Tuesday, July 25, 2006

Kings Of The Weirdo Beardos

There are beards everywhere in San Francisco right now…it is a damn epidemic and not a pretty one during this sweltering summer we are having. Fuck, I am wearing a beard myself, showing off my age with each grey strand shouting out amidst the newly-timid brunette ones. Beards have also mossed all over the music here in town. We have this fuzzy, hairy folk scene that has grown itself into the world consciousness through the Indian-style sittings of Devendra Banhart.

I think that the latest Devendra release has its problems (c’mon Mark-like Bolan…do your homework for us…20+ songs like these are not an album, they are a sketchbook). But his co-horts in faciality (pronounced face-ee-Al-ih-tee) Vetiver have probably put together one of the year’s best records. TO FIND ME GONE (DiCristina) showcases some amazing pop songs framed by a minimal folk-pop sound that is as refreshing as early morning foggy dew. The opener “Been So Long” (alt version from last year’s Between EP) lulls you into a meditative trance followed nicely by the pulsations of a very JJ Cale/Tony Joe White “You May Find Me Blue”—dig the groovy twang guitar and all that wonderful tattooing chorus. By the time “Idle Ties” comes in clean-up, probably one of the best songs of the year neck and neck with Howlin’ Rain’s “Calling Lightening With A Scythe”—by the time “Idle Ties” come in, it becomes apparent that this truly is a beautiful, classic rock record. Add to that the sudden but fantastic almost Dave Shannon-eque fuzz guitar-bath on jam #9, "Red Lantern Girls," and it seems that there is nothing in rock that Vetiver can't do in the studio.

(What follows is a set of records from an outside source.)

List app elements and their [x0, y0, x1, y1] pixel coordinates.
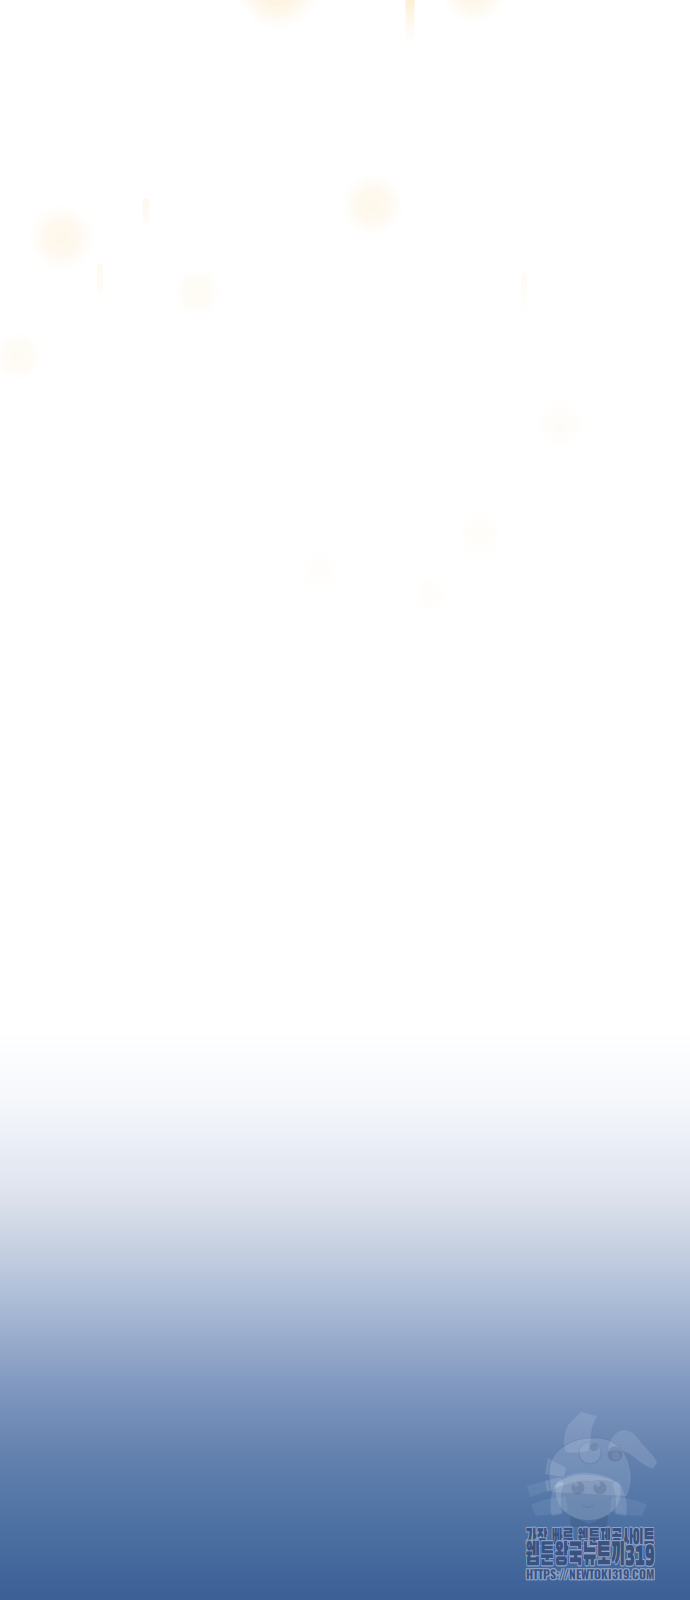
staticText: 가장 빠른 웹툰제공사이트 — [479, 1526, 690, 1549]
staticText: HTTPS://NEWTOKI319.COM — [527, 1565, 655, 1583]
staticText: HTTPS://NEWTOKI319.COM — [526, 1566, 654, 1584]
staticText: 가장 빠른 웹툰제공사이트 — [477, 1528, 690, 1551]
staticText: 웹툰왕국뉴토끼319 — [467, 1541, 690, 1573]
staticText: 웹툰왕국뉴토끼319 — [468, 1540, 690, 1572]
staticText: 가장 빠른 웹툰제공사이트 — [479, 1527, 690, 1550]
staticText: HTTPS://NEWTOKI319.COM — [527, 1564, 655, 1582]
staticText: 가장 빠른 웹툰제공사이트 — [477, 1527, 690, 1550]
staticText: 웹툰왕국뉴토끼319 — [466, 1540, 690, 1572]
staticText: HTTPS://NEWTOKI319.COM — [525, 1564, 653, 1582]
staticText: 웹툰왕국뉴토끼319 — [467, 1540, 690, 1572]
staticText: HTTPS://NEWTOKI319.COM — [525, 1565, 653, 1583]
staticText: 웹툰왕국뉴토끼319 — [467, 1539, 690, 1571]
staticText: 웹툰왕국뉴토끼319 — [466, 1541, 690, 1573]
staticText: 웹툰왕국뉴토끼319 — [468, 1539, 690, 1571]
staticText: 가장 빠른 웹툰제공사이트 — [478, 1527, 690, 1550]
staticText: HTTPS://NEWTOKI319.COM — [527, 1566, 655, 1584]
staticText: HTTPS://NEWTOKI319.COM — [526, 1564, 654, 1582]
staticText: 웹툰왕국뉴토끼319 — [466, 1539, 690, 1571]
staticText: 웹툰왕국뉴토끼319 — [468, 1541, 690, 1573]
staticText: 가장 빠른 웹툰제공사이트 — [479, 1528, 690, 1551]
staticText: 가장 빠른 웹툰제공사이트 — [478, 1528, 690, 1551]
staticText: HTTPS://NEWTOKI319.COM — [526, 1565, 654, 1583]
staticText: HTTPS://NEWTOKI319.COM — [525, 1566, 653, 1584]
staticText: 가장 빠른 웹툰제공사이트 — [478, 1526, 690, 1549]
staticText: 가장 빠른 웹툰제공사이트 — [477, 1526, 690, 1549]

King Vetiver and SF Richmond resident Andy Cabic, who wrote, played and co-produced the album, is obviously in peak form on all fronts. He may be a weirdo beardo, and his band mates may include poster children weirdo beardos, and he may come from this oh-so hairy San Francisco scene, but this record—this recorded moment in time—is pure classic pop goodness with the most organic arrangements and environments. Genre defining and defying.